Learning expedition : ils racontent leur pari de trouver leur voie en voyageant

27 sept. 2021

7min

Learning expedition : ils racontent leur pari de trouver leur voie en voyageant
auteur.e
Samuel Durand Expert du Lab

Auteur et confériencier sur le futur du travail, spécialiste du sens et de la reconnaissance au travail

Après avoir partagé sa propre expérience de learning expedition, notre expert Samuel Durand interroge Matthieu et Cassandre, deux étudiants qui ont eux aussi tenté un tel voyage pour trouver leur voie durant leurs études.

Ces deux-là se sont rencontrés au début de leurs études, en classes préparatoires, puis ils ont intégré une école de commerce, l’EM Lyon.

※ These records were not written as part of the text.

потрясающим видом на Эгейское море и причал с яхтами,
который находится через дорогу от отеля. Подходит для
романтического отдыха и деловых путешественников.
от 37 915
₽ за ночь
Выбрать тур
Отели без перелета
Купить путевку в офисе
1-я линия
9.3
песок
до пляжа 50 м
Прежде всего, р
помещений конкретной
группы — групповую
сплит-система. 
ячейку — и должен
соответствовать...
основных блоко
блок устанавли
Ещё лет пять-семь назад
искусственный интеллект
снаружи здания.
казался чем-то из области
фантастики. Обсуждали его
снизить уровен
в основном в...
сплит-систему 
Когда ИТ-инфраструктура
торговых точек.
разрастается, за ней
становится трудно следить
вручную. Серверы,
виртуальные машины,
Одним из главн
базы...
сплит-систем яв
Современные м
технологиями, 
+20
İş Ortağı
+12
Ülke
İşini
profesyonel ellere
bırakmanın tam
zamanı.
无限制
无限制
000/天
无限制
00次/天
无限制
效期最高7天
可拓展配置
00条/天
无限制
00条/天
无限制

C’est là qu’ils se sont lancés dans leur learning expedition, une aventure qui joue encore aujourd’hui le rôle de tremplin, tant dans leurs vies personnelles que professionnelles. Pour que vous puissiez profiter de leurs retours d’expérience et de leurs conseils, je suis allé leur poser tout un tas de questions !

Comme moi, vous vous êtes lancés dans une learning expédition pendant vos études, cela nous fait un point commun ! Pouvez-vous m’expliquer comment cette aventure s’est déroulée pour vous ?

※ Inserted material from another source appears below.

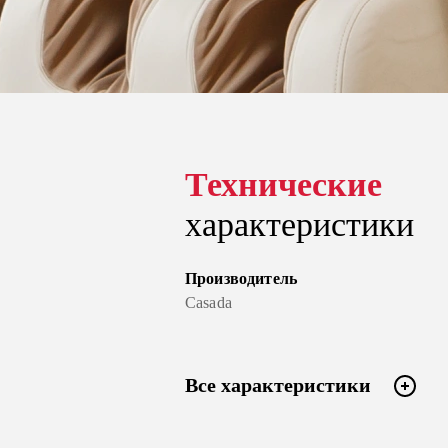
Технические
характеристики
Производитель
Casada
Все характеристики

Cassandre : On a fait un tour du monde sur l’innovation managériale ! Le projet : aller rencontrer des managers et leaders du monde entier, qui innovent en termes de management. En bref, celles et ceux qui s’émancipent des schémas classiques de management, en ayant à cœur de remettre l’humain au centre de l’entreprise.

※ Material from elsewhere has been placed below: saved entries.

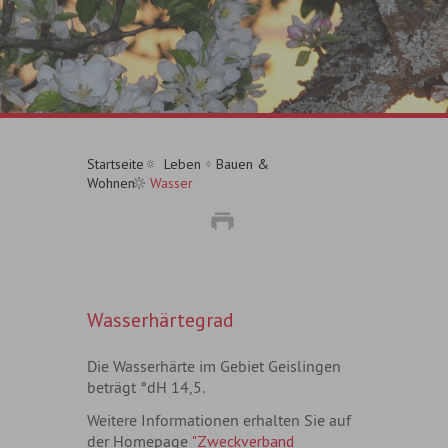
Startseite
Leben
Bauen &
Wohnen
Wasser
Wasserhärtegrad
Die Wasserhärte im Gebiet Geislingen
beträgt °dH 14,5.
Weitere Informationen erhalten Sie auf
der Homepage
"Zweckverband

En fait, on a intégré un projet qui s’appelait “Les baroudeurs de l’innovation managériale”, mis en place par une association qui avait déjà deux ans quand on les a rejoints. Leur idée était de faire partir deux étudiants pour s’émanciper un peu de la théorie et se concentrer sur du concret : ce qui se fait ailleurs sur le sujet. Et ainsi, nourrir les réflexions de tous les managers français qui souhaitent changer leurs méthodes de management.

Comment l’idée d’un tel projet vous est venue ? Quelles étaient vos motivations de départ ?

Matthieu : Dans notre école, Ies offres de stages circulent sur des groupes en ligne réservés aux étudiants. À l’approche des périodes de stage, on y était branchés tous les jours. Un soir, en rentrant de soirée, on est tombés sur un post d’un certain Hugo Chatel, un aventurier de la deuxième édition des baroudeurs. Il y expliquait que fraîchement rentré de son propre tour du monde, il souhaitait recruter le prochain binôme.

Cassandre : Quand on y pense, la situation était très marrante : il était 3h du mat, en pleine période de recherche de stage. À ce moment-là, on avait la pression parce que tout le monde voulait un super stage mais, après seulement une année d’école, on ne va pas se mentir, c’est difficile de trouver quelque chose d’intéressant. Quand on est tombé là-dessus, on a tout arrêté et on s’est dit “ce projet est fait pour nous”, je me souviens qu’on a même ressorti une bière et qu’on a trinqué.

C’est tombé sous le sens. Et le timing était parfait : entre la prépa et l’école, on était arrivés à un stade où on en avait marre de la théorie… On avait envie de rencontrer des gens, envie de commencer à mettre un pied dans le monde actif tout en profitant d’un contexte (notre statut d’étudiant et le voyage) qui nous permettrait de kiffer.

Matthieu : On a postulé par e-mail, on a eu plusieurs entretiens avec les baroudeurs et quelques semaines plus tard, on faisait partie de l’équipe !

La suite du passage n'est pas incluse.